Clues can be found on the website for Verde Communities, a real estate investment firm that develops and manages properties throughout the Houston area. A page dedicated to “Fitzgerald’s at White Oak” shows a video montage of the former building, recounts its history and outlines a plan for the future – a mixed-use development with a multi-story structure.
“We hope this will include retail and multi-family residential uses, and perhaps a street level or rooftop lounge which, perhaps in a modest way, is an homage to the history of the Fitzgerald’s site,” the website reads.
The marketing material goes against previous news reports and speculation among Heights residents that Fitzgerald’s will be replaced by an automated parking garage, the specialty of the Chicago-based company that purchased the property from Sara Fitzgerald last summer. Easy Park and affiliated entities, according to Harris County Appraisal District records and a prominent Heights Realtor, own more land near the property and have other projects in the works.

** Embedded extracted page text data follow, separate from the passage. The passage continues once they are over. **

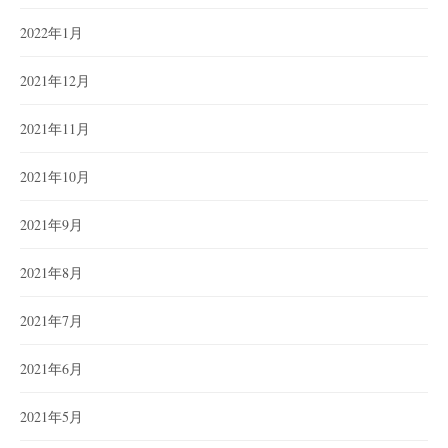
2022年1月
2021年12月
2021年11月
2021年10月
2021年9月
2021年8月
2021年7月
2021年6月
2021年5月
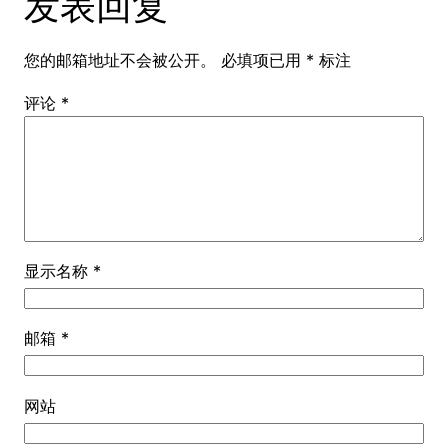
发表回复
您的邮箱地址不会被公开。
必填项已用
*
标注
评论
*
显示名称
*
邮箱
*
网站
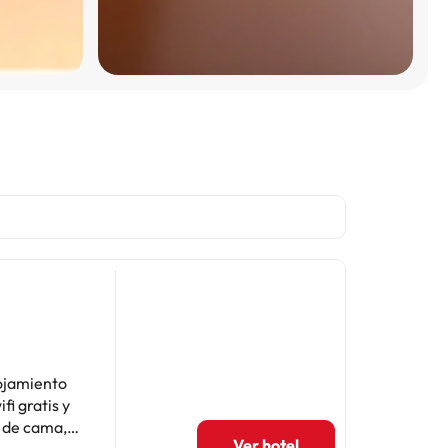
lojamiento
fi gratis y
Ver hotel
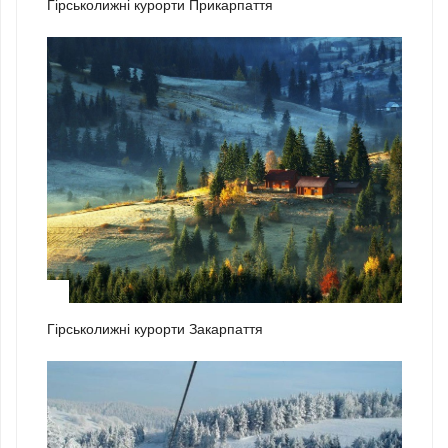
Гірськолижні курорти Прикарпаття
2
Гірськолижні курорти Закарпаття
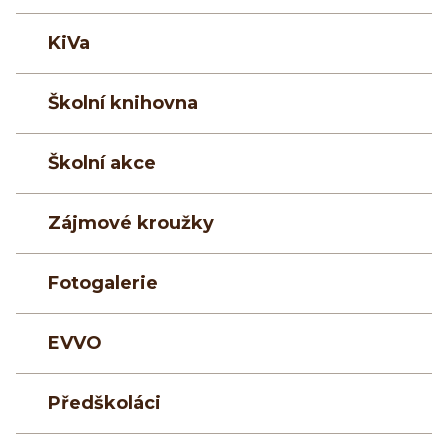
KiVa
Školní knihovna
Školní akce
Zájmové kroužky
Fotogalerie
EVVO
Předškoláci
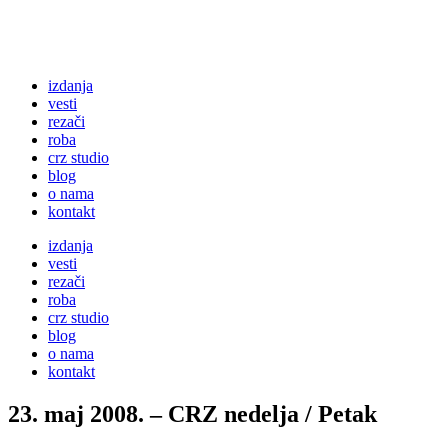
izdanja
vesti
rezači
roba
crz studio
blog
o nama
kontakt
izdanja
vesti
rezači
roba
crz studio
blog
o nama
kontakt
23. maj 2008. – CRZ nedelja / Petak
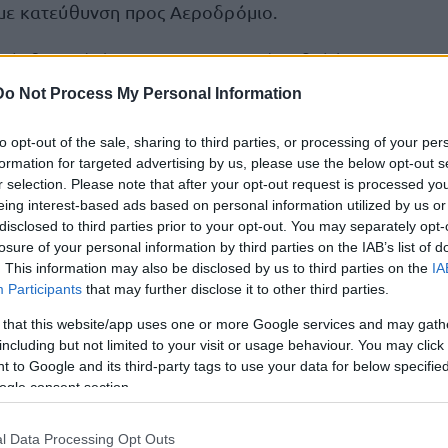
με κατεύθυνση προς Αεροδρόμιο.
Κόμβο K1 (σήμανση προς «Τοπικές Οδοί»).
Do Not Process My Personal Information
τερά
(σήμανση προς «Αθήνα»).
to opt-out of the sale, sharing to third parties, or processing of your per
ά
στην Αττική Οδό στον Κόμβο K1 (σήμανση προς «Αθή
formation for targeted advertising by us, please use the below opt-out s
r selection. Please note that after your opt-out request is processed y
προς Βάρη-Κορωπί.
eing interest-based ads based on personal information utilized by us or
disclosed to third parties prior to your opt-out. You may separately opt-
losure of your personal information by third parties on the IAB’s list of
Κόμβο 20 (σήμανση προς «Βάρη-Κορωπί»).
. This information may also be disclosed by us to third parties on the
IA
Participants
that may further disclose it to other third parties.
 that this website/app uses one or more Google services and may gath
τοποίηση Αγγλικών σε μόνο 2 ημέρες στα χέρια
including but not limited to your visit or usage behaviour. You may click 
 to Google and its third-party tags to use your data for below specifi
ogle consent section.
l Data Processing Opt Outs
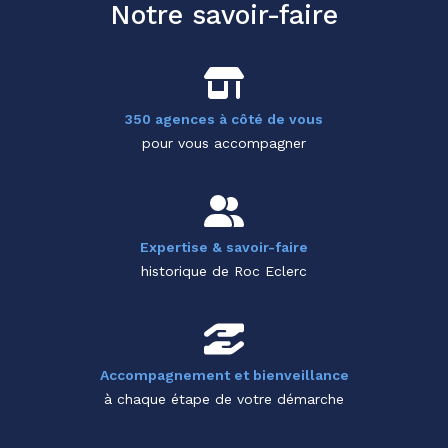
Notre savoir-faire
350 agences à côté de vous
pour vous accompagner
Expertise & savoir-faire
historique de Roc Eclerc
Accompagnement et bienveillance
à chaque étape de votre démarche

Across White Oak Drive and a little bit to the west, South Heights on White Oak is under construction at 2805 White Oak Dr. According to online leasing information, the plan is for 10,000 square feet of restaurant and retail space.

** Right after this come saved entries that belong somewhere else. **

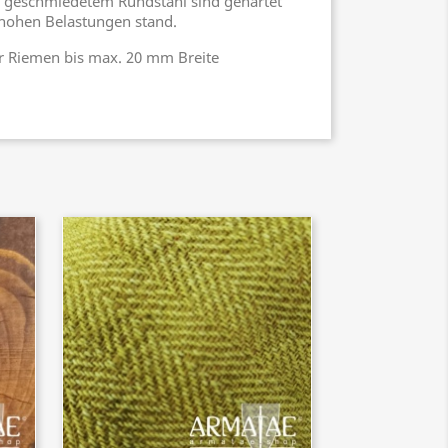
us geschmiedetem Rundstahl sind gehärtet
hohen Belastungen stand.
ür Riemen bis max. 20 mm Breite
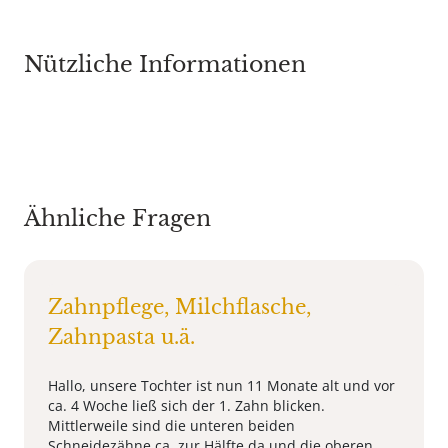
Nützliche Informationen
Ähnliche Fragen
Zahnpflege, Milchflasche,
Zahnpasta u.ä.
Hallo, unsere Tochter ist nun 11 Monate alt und vor
ca. 4 Woche ließ sich der 1. Zahn blicken.
Mittlerweile sind die unteren beiden
Schneidezähne ca. zur Hälfte da und die oberen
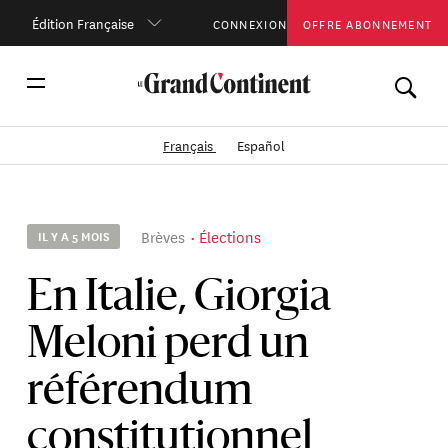
Édition Française
CONNEXION
OFFRE ABONNEMENT
Français
Español
Brèves
Élections
IL Y A 5 MOIS
En Italie, Giorgia
Meloni perd un
référendum
constitutionnel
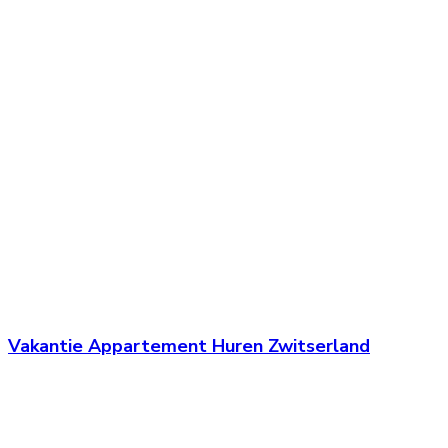
Vakantie Appartement Huren Zwitserland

The site next to Gostic Gulch used to be a parking lot for the cluster of businesses across the street, which includes Barnaby’s, Christian’s Tailgate, District Dental, Linear Salon, Pho Binh, Public House and Tacos A Go Go. Signs now indicate that parking for those businesses is available on the same lot as the former Fitzgerald’s.
“The terrible thing was they tore up that parking lot, so there was nowhere to park,” said Woodland Heights resident Alli Johnson, who walked through the empty Fitzgerald’s lot Tuesday on her way to Barnaby’s. “Then at the same time, they started tearing this up.”

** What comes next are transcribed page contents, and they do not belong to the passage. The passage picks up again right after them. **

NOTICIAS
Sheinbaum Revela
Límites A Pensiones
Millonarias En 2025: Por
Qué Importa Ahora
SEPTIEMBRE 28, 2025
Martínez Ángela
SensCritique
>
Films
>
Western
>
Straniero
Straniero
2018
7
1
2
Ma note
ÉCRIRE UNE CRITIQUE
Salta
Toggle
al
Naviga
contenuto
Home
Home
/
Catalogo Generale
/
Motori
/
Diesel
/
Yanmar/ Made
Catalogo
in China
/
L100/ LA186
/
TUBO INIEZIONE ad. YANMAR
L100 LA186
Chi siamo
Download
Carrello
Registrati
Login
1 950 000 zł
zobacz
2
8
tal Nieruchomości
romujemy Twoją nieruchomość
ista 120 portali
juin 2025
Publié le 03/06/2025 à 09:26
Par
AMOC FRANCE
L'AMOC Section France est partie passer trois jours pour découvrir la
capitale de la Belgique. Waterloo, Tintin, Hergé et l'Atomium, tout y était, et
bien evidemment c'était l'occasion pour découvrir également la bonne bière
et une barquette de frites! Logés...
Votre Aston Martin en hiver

HCAD records show the under-construction retail development, along with the group of businesses across the street, are on property owned by South Heights Purchase LLC, which shares a Chicago address with Easy Park. So does Heights Studemont Purchase Company LLC, which HCAD lists as the owner for the former Fitzgerald’s site as well as three lots immediately to the north with 6th ½ Street addresses.
Verde Communities’ Marilyn Jimenez confirmed they are all affiliated with Easy Park. According to HCAD, the properties’ combined appraisal value is nearly $12 million.
Heights Realtor Bill Baldwin, a member of the Houston Planning Commission, said the lead investor for Easy Park is Jesse Levine. Neither he nor Easy Park, which has not responded to multiple messages left at its Chicago office, could be reached for comment.
Baldwin, citing conversations he’s had with Levine, said the plan for the White Oak developments includes a multi-story parking garage on the north side of the street. There now is a small, one-story garage between Christian’s Tailgate and Tacos A Go Go.
Baldwin said he would prefer not to see a parking garage at the Fitzgerald’s lot, which is at the northwest corner of White Oak and Studewood, but realizes the need for more parking on a street lined with destinations and oftentimes parked vehicles.
“As this area densifies, we all have a greater need for parking,” he said.
There is a “potential snag,” Baldwin said, regarding the plan for the mixed-use development where Fitzgerald’s once stood. The three lots immediately to the north are included in a Special Minimum Lot Size Area (SMLSA) application filed in March with the city’s Planning & Development Department.
According to HCAD, those lots are designated for single-family residential use. If the SMLSA application is approved by property owners, the planning commission and Houston City Council, it would be in effect for 40 years and could prevent those lots from being used for commercial purposes or for a multi-family residential complex.
“I think he’s hung up a little bit there,” Baldwin said of Levine.
Johnson said many nearby Heights homeowners are against the addition of apartment complexes, although she would welcome more retail developments and especially likes the idea of a rooftop lounge because it would provide good views of downtown.
Winston Manley and Kris Wathen, who are 29-year-old roommates just south of White Oak Drive and rode their bikes to Christian’s Tailgate on Tuesday evening, also said they would be in support of more restaurant and bar options on the street. But they disagreed that there is a need for more parking, at least for automobiles.
“Our generation Ubers everywhere,” Manley said. “Parking garages are nice, but it’s irrelevant to us.”